Quando a válvula é aberta, a pressão no propelente líquido é reduzida instantaneamente. Em baixa pressão, ele pode começar a ferver. Partículas são liberadas, formando uma camada de gás que se acumula no topo da lata. Essa camada de gás pressurizado empurra o produto líquido e também parte do propelente líquido para cima do tubo, em direção ao bocal. Algumas latas, como os spray de tinta, possuem internamente uma bola de movimento. Sacudindo-se a lata, a bola se movimenta e, com isso, ajuda a misturar o propelente e o produto, que é posto para fora em uma fina névoa.

Quando o líquido flui pelo bocal, o propelente rapidamente se expande em um gás. Em algumas latas de aerossol essa ação auxilia o borrifar do produto, formando uma finíssima camada de spray. Em outros projetos, o propelente que se evapora forma bolhas no produto, criando uma espuma. A consistência do produto expelido depende de vários fatores, que incluem: a composição química do propelente e do produto; a proporção entre o propelente e o produto; a pressão do propelente; o tamanho e a forma do sistema de válvula.

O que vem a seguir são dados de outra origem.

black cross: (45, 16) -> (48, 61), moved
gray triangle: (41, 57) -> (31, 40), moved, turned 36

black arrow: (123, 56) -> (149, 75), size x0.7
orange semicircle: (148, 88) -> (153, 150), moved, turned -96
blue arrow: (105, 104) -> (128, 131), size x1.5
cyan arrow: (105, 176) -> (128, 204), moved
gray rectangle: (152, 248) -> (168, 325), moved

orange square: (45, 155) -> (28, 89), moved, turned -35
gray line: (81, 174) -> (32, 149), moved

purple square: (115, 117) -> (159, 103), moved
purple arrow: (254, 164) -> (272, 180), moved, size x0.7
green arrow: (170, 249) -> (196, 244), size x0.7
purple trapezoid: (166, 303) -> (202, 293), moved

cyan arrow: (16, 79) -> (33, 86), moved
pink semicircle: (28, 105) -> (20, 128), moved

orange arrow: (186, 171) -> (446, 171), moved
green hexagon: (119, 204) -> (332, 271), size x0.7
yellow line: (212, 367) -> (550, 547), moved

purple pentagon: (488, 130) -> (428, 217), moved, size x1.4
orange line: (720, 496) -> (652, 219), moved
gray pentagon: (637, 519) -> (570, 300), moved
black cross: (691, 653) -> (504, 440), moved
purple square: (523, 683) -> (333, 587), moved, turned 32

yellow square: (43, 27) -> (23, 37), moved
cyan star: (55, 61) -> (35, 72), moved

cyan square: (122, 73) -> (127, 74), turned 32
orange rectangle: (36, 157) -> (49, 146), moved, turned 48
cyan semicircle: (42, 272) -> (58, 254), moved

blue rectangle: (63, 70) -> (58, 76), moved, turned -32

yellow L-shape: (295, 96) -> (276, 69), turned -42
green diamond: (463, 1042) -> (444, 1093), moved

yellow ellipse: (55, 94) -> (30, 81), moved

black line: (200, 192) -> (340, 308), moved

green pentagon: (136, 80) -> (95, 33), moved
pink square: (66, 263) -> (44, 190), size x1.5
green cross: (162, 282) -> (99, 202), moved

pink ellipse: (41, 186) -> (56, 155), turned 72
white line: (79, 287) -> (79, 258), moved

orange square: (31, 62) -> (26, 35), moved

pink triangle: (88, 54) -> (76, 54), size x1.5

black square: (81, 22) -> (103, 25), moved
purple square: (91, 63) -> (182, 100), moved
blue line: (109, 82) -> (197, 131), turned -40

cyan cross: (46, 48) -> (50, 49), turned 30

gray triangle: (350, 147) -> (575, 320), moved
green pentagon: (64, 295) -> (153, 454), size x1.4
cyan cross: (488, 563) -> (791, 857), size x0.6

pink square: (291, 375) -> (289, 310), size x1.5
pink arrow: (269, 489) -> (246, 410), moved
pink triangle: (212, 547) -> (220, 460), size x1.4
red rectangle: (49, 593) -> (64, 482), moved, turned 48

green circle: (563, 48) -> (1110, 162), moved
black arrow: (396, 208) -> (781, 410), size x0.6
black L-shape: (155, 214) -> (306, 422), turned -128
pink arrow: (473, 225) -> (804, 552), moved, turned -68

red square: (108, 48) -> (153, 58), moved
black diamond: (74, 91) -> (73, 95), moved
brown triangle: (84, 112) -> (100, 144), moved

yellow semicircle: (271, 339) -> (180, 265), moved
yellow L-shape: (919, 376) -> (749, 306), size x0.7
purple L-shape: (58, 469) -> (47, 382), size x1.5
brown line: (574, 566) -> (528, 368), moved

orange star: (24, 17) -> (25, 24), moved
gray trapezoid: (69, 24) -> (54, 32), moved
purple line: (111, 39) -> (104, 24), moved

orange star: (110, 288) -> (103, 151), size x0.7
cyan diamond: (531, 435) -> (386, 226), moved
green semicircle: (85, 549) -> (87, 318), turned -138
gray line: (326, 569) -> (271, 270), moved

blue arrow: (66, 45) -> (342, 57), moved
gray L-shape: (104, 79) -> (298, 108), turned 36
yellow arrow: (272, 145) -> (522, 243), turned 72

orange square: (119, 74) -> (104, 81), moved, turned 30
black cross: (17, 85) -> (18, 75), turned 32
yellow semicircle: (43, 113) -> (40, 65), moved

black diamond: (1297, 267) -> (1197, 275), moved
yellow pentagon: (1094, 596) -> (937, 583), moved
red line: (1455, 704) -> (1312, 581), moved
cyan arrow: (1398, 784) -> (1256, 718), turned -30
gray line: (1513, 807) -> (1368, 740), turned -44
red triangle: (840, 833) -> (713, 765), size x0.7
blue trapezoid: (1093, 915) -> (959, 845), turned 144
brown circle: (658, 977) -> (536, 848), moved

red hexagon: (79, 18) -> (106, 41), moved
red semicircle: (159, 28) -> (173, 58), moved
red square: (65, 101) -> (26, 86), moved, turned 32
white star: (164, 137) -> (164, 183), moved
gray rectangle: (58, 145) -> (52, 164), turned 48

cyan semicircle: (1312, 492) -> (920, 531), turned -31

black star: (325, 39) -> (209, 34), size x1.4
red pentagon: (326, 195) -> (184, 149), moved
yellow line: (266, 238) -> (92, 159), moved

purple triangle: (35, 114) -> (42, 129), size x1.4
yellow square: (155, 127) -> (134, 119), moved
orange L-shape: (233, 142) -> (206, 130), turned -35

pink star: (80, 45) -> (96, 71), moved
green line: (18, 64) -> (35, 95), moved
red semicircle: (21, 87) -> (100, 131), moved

As indústrias estão capacitadas a produzir uma ampla variedade de dispositivos de aerossol configurando esses elementos em diferentes combinações. Mas seja disparando chantili, gel de barbear ou uma fina névoa de desodorante, o mecanismo básico da lata é o mesmo: um fluido empurra outro.

Risco ambiental?
Até a década de 80, muitas latas de aerossol de gases liquefeitos usavam clorofluorcarbonos (CFCs) como propelentes. Depois que os cientistas concluíram que os CFCs eram prejudiciais à camada de ozônio, 70 nações assinaram o Protocolo de Montreal, um acordo para eliminar o uso do CFC durante a década seguinte.

Hoje, quase todas as latas de aerossol possuem um propelente alternativo, como o gás liquefeito de petróleo, que não apresenta um risco tão sério ao meio ambiente.